Inflation Rate vs. USDMOP Exchange Rate Since 2020
Since 2020, Macau’s inflation rate and the USDMOP exchange rate have shown a moderate inverse correlation. Periods of rising inflation often coincide with a slight appreciation of the Macau pataca against the US dollar, reflecting expectations of monetary tightening. For example, the inflation uptick from 0.12% in August 2025 to 0.60% in November 2025 corresponded with a 0.30% pataca appreciation.
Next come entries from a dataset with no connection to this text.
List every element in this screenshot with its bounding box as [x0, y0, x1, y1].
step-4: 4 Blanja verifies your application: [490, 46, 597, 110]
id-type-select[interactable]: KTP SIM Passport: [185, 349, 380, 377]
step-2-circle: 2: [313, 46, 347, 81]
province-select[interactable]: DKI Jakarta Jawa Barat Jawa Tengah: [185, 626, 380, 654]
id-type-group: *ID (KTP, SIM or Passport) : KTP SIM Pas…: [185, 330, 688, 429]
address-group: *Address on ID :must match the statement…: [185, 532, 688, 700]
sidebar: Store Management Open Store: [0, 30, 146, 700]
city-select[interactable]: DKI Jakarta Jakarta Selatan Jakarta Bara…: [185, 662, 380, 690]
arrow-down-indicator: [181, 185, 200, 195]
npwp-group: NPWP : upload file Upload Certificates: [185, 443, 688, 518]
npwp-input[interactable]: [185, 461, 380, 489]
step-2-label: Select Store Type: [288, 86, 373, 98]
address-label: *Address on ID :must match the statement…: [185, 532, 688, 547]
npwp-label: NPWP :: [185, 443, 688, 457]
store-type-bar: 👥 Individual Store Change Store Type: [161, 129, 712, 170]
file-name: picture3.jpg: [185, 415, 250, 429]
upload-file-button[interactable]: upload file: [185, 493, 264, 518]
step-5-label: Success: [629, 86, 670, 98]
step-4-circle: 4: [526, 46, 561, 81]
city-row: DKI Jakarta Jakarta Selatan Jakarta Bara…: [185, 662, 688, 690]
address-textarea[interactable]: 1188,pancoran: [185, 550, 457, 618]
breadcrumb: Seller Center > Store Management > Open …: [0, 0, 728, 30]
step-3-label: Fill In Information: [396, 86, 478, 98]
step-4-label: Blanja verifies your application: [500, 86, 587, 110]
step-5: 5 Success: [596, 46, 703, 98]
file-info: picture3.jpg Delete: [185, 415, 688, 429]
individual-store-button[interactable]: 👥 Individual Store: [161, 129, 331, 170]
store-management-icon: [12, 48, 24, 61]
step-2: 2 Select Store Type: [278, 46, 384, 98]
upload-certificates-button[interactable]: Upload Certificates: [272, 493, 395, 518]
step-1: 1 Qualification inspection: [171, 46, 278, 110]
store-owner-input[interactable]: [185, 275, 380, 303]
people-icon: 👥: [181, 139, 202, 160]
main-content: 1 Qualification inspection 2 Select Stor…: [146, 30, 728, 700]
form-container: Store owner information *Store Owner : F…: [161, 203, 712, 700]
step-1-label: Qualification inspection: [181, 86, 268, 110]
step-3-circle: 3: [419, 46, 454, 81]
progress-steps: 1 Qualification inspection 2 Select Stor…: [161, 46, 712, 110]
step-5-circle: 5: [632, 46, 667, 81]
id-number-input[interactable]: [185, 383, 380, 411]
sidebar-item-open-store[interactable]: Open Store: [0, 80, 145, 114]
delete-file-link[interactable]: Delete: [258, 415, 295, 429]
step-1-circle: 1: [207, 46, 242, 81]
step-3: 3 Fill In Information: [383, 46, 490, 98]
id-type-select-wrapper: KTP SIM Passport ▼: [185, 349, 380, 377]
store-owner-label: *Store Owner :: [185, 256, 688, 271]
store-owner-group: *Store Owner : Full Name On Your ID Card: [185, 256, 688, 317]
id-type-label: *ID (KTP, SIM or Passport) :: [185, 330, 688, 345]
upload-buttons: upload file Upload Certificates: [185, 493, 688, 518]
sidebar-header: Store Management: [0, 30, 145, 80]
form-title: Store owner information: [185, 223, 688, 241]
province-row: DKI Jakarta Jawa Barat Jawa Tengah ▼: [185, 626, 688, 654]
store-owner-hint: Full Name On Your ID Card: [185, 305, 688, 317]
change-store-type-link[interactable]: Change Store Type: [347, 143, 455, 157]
This relationship underscores the importance of inflation data in currency market dynamics.
FAQ
- What is the current inflation rate YoY for Macau?
- The latest inflation rate for Macau is 0.60% year-over-year as of November 2025.
- How does Macau’s inflation compare historically?
- Inflation has risen from a low of -0.16% in March 2025 to 0.60% in November, indicating a recovery from deflationary pressures.
- What are the main drivers of inflation in Macau?
- Shelter, food and beverage, and energy costs are the primary contributors to recent inflation increases.
Takeaway: Macau’s inflation is trending upward but remains moderate, supporting continued accommodative policy with vigilance for emerging risks.
USDMOP – Macau pataca to US dollar exchange rate, sensitive to inflation and monetary policy.
0700.HK – Tencent Holdings, regional tech stock influenced by economic growth and inflation.
9988.HK – Alibaba Group, reflecting consumer demand and inflation pressures in Greater China.
BTCUSD – Bitcoin, often viewed as an inflation hedge, reacts to inflation data and policy shifts.
HKDMOP – Hong Kong dollar to Macau pataca pair, reflecting cross-border capital flows influenced by inflation.









The inflation rate of 0.60% in November 2025 exceeds October’s 0.47% and the 12-month average of 0.20%. This upward movement signals a reversal from the deflationary pressures seen in early 2025, such as the -0.16% reading in March.
Price increases in shelter, food, and energy sectors have driven this acceleration. The inflation trend is consistent with improving economic activity and easing supply constraints.